The positive relationship between music learning and academic achievement.
Recent research (Roden et al, 2014; Young et al, 2014; Johnson & Memmott, 2006) have found a positive relationship between music learning and academic achievement, although researchers are unsure as to the underlying mechanisms for this association. Despite a large amount of research in the area of music and academic achievement, researchers are unsure about which aspects of music training affect academic achievement. Other variables of intelligence, socio-economic status, prior academic achievement, are well-established and predictive of factors on academic achievement.
Santos-Luis, Monico, Alemdia, and Coimbra (2015) found that students who studied music from seventh to ninth grade performed better academically than students in other subject areas, even when controlling for intelligence, socio-economic factors, motivation, and prior academic achievement. This was not a snap-shot measurement at one time period. The study involved longitudinal analysis over a period of two years in which the results showed music students maintained better and more consistent academic performance when controlling for other variables known to affect academic achievement.
Santos-Luis, Monico, Alemdia, and Coimbra (2015) sought to establish reliable connections between continuing music training and academic performance of seventh to ninth grade high school students. The sample for their study consisted of 110 students, of which 48 were non-music students and 62 had studied music for more than 6 years. The results found that when controlling for intelligence, socio-economic status, and motivation , music students had a better and more consistent academic performance over a period of two years when compared to the non-music student group.
Furthermore, music training was positively associated with intelligence, explains 11% of the variance, socio-economic status explaining 11% of the variance, and motivation explaining 5% of the variance. Moreover, intelligence and socioeconomic status were positively associated, with an effect size of 16.0%, and motivation was not reliably related to intelligence or to socioeconomic status.
The association between music training and academic achievement explained a significant proportion of the variance (17% in the seventh grade and 23% in the ninth grade). Intelligence was the variable most associated with academic performance, explaining 27% of the variance in seventh grade and 30% in ninth grade.

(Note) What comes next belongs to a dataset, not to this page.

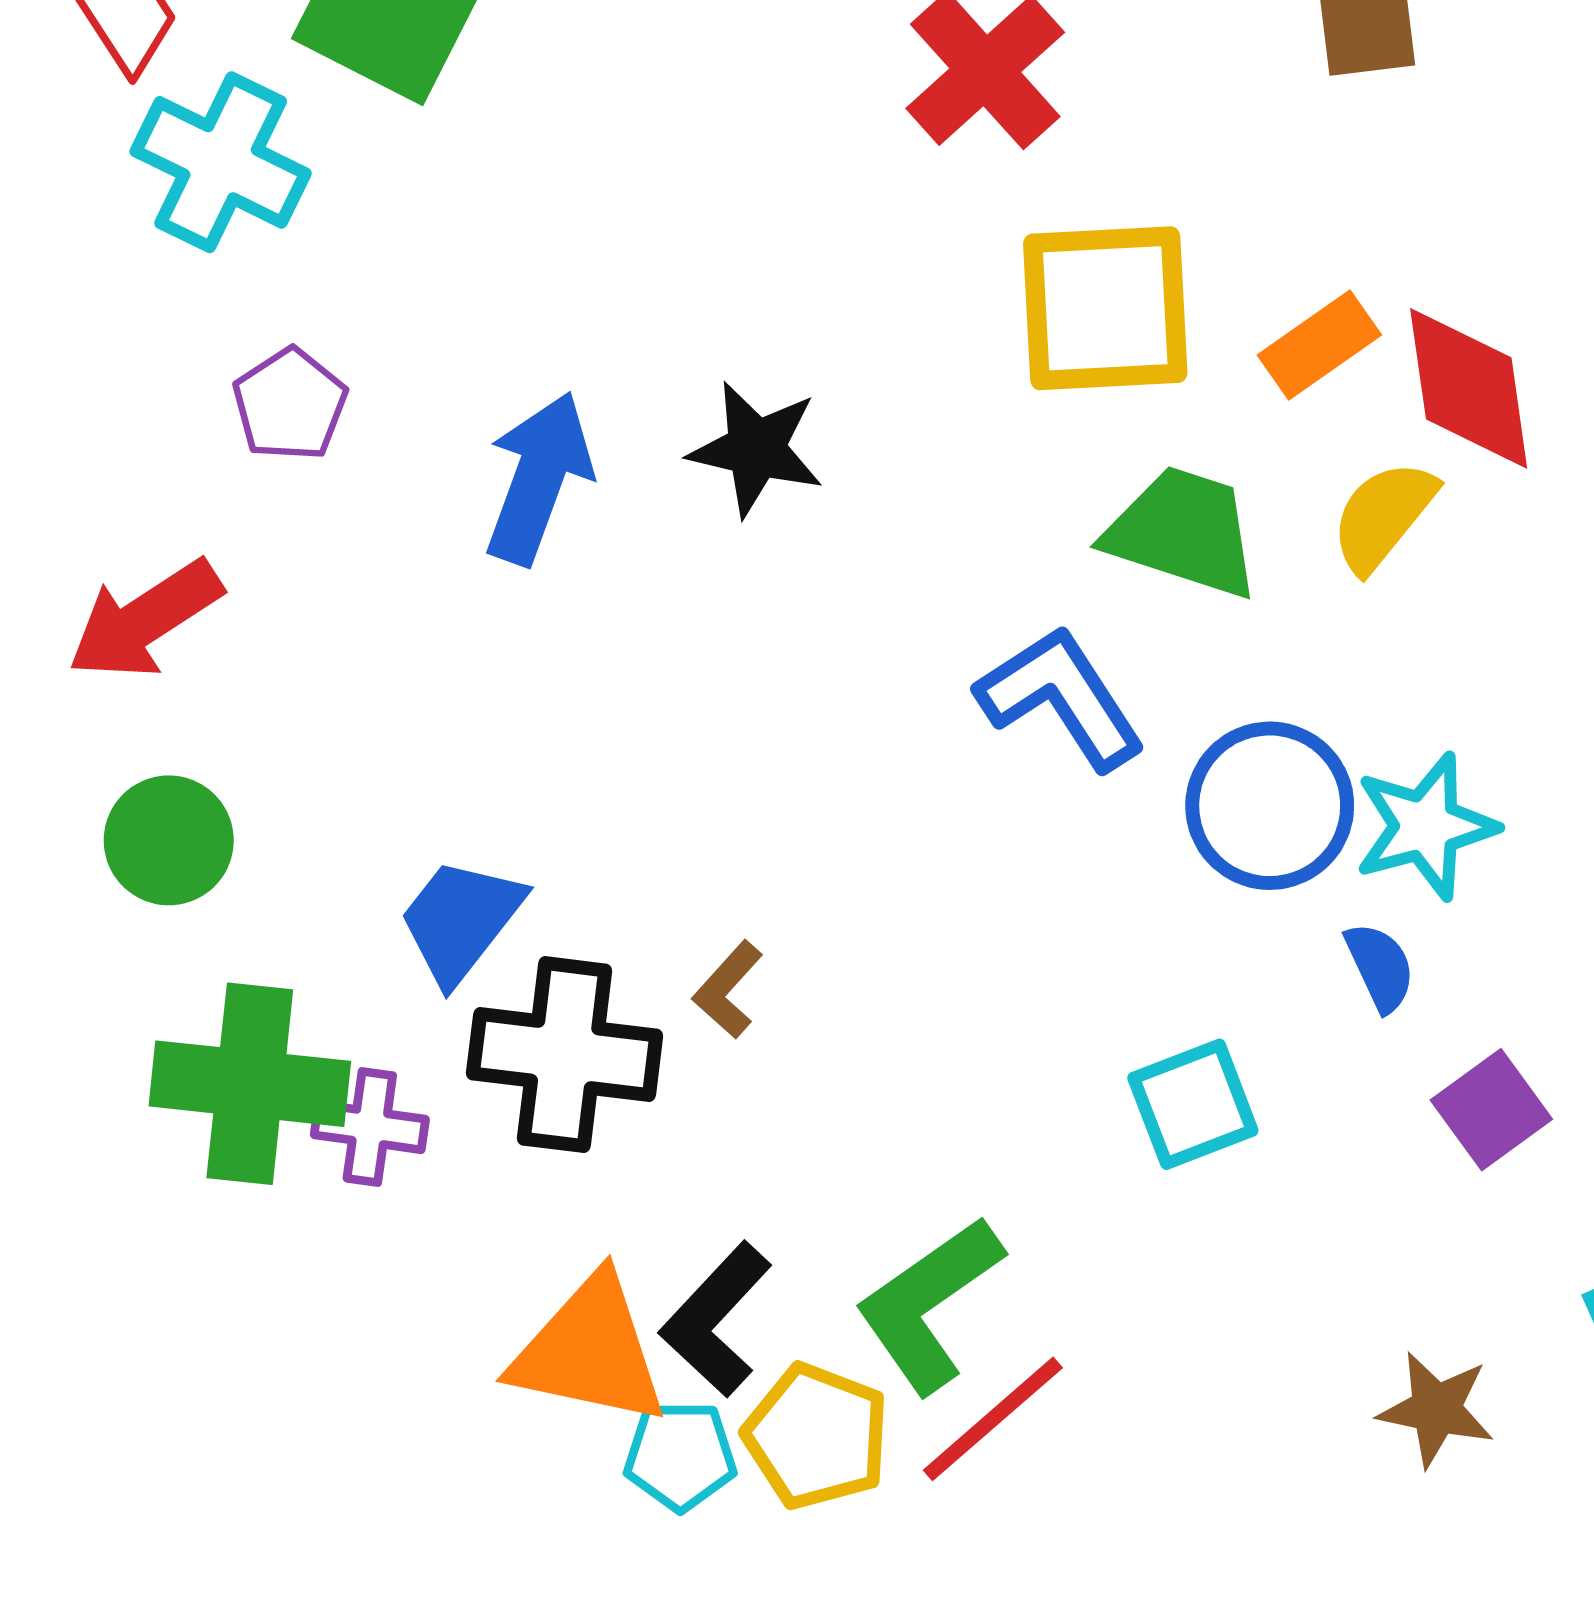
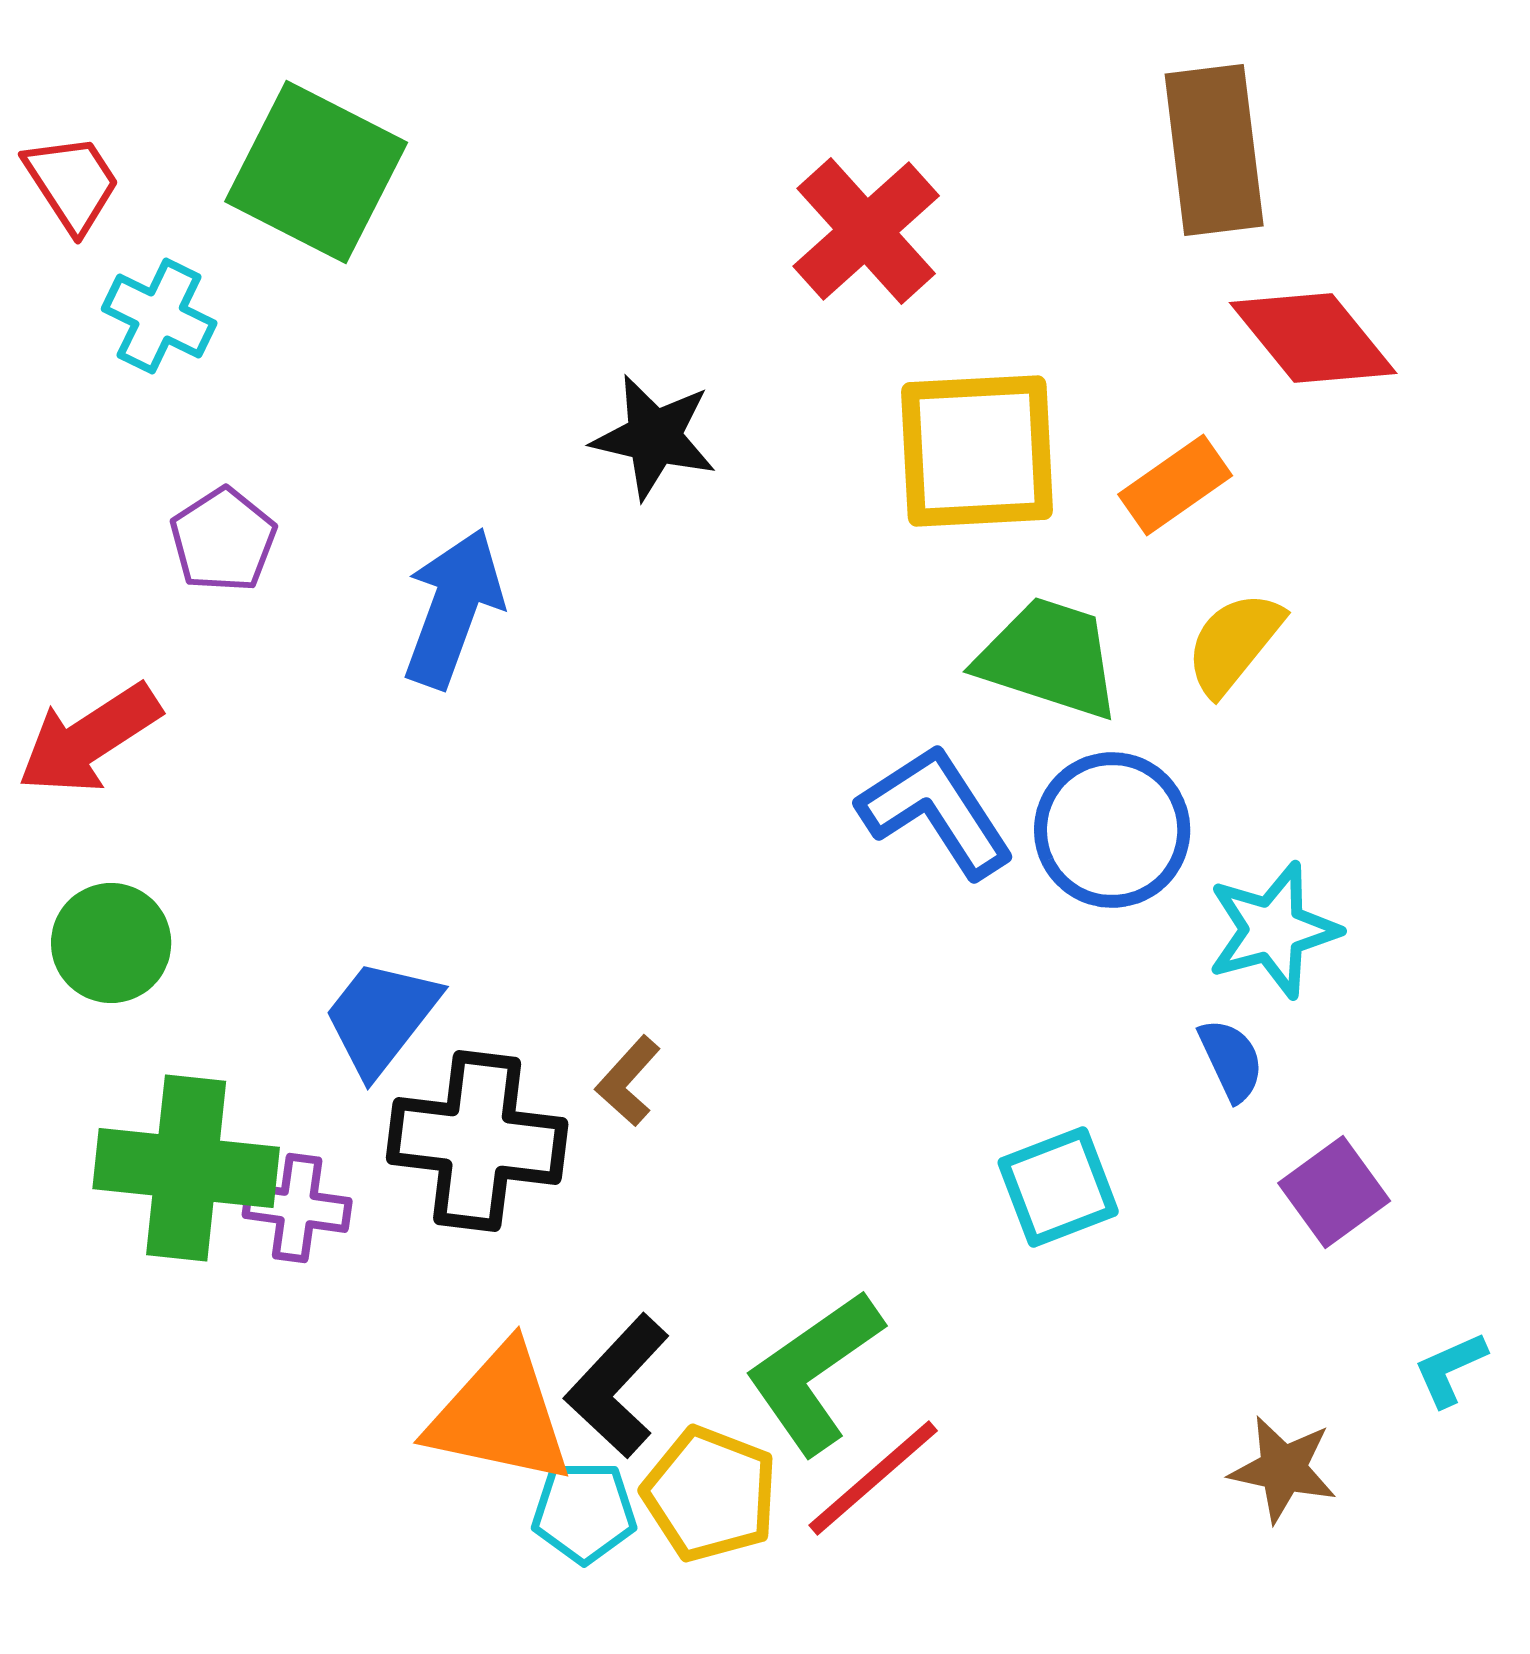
cyan cross: (221, 162) -> (159, 316), size x0.7
red diamond: (1469, 388) -> (1313, 338), moved, turned -31
black star: (756, 449) -> (654, 437), moved
blue circle: (1270, 806) -> (1112, 830), moved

The research demonstrates that the relationship between music training and academic performance is multifaceted. It is possible that music learning mediates other factors affecting academic achievement (intelligence, motivation etc) and is not a direct predictor of academic achievement. It could be that music learning promotes the cognitive and academic performance required for greater academic achievement.
The authors caution that much research has overstated the effects of music learning and academic achievement. Research underestimates the role of individual pre-existing differences between students who do and do not take music lessons and this should be counted for in future research.
Exploring the long-term associations between adolescents’ music training and academic achievement. Carlos dos Santos-Luiz, Lisete S. M. Mónico, Leandro S. Almeida, Daniela Coimbra. Musicae Sciential , Vol 20, Issue 4, pp. 512 – 527.
Johnson C. M., Memmott J. E. (2006). Examination of relationships between participation in school music programs of differing quality and standardised test results. Journal of Research in Music Education, 54(4), 293–307.
Roden I., Könen T., Bongard S., Frankenberg E., Friedrich E. K., Kreutz G. (2014). Effects of music training on attention, processing speed and cognitive music abilities—Findings from a longitudinal study. Applied Cognitive Psychology, 28(4), 545–557.
Young L. N., Cordes S., Winner E. (2014). Arts involvement predicts academic achievement only when the child has a musical instrument. Educational Psychology: An International Journal of Experimental Educational Psychology, 34(7), 849–861.